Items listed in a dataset

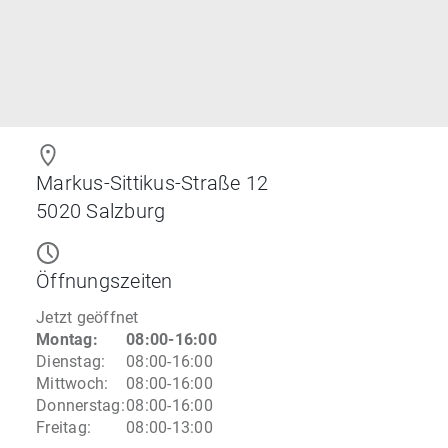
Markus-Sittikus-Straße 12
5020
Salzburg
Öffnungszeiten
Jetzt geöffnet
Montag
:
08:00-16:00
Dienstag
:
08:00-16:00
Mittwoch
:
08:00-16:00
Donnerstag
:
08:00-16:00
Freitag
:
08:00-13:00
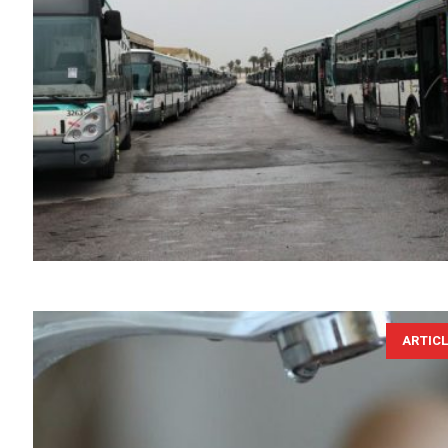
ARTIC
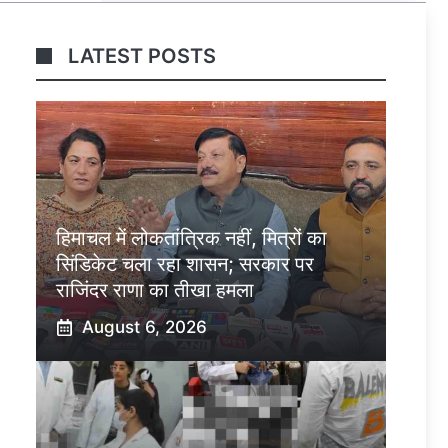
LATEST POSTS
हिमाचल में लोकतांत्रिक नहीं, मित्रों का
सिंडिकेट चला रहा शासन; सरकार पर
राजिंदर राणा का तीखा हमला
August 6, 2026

--

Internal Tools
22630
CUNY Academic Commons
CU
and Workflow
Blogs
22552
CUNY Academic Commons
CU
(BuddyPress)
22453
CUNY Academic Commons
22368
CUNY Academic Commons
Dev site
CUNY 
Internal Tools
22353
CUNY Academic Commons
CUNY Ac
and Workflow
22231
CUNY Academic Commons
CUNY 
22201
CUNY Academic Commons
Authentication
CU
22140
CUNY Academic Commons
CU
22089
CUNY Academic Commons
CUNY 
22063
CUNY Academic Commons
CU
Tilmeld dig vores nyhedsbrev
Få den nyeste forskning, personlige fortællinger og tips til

● Instructions to follow:
Since the pictures are not part of the copy, please transcribe only the lines above from the one with "Öffnungszeiten" through the one with "August 6, 2026", exactly and with both ends.

● Answer space:
Öffnungszeiten
Jetzt geöffnet
Montag
:
08:00-16:00
Dienstag
:
08:00-16:00
Mittwoch
:
08:00-16:00
Donnerstag
:
08:00-16:00
Freitag
:
08:00-13:00
ARTIC
LATEST POSTS
हिमाचल में लोकतांत्रिक नहीं, मित्रों का
सिंडिकेट चला रहा शासन; सरकार पर
राजिंदर राणा का तीखा हमला
August 6, 2026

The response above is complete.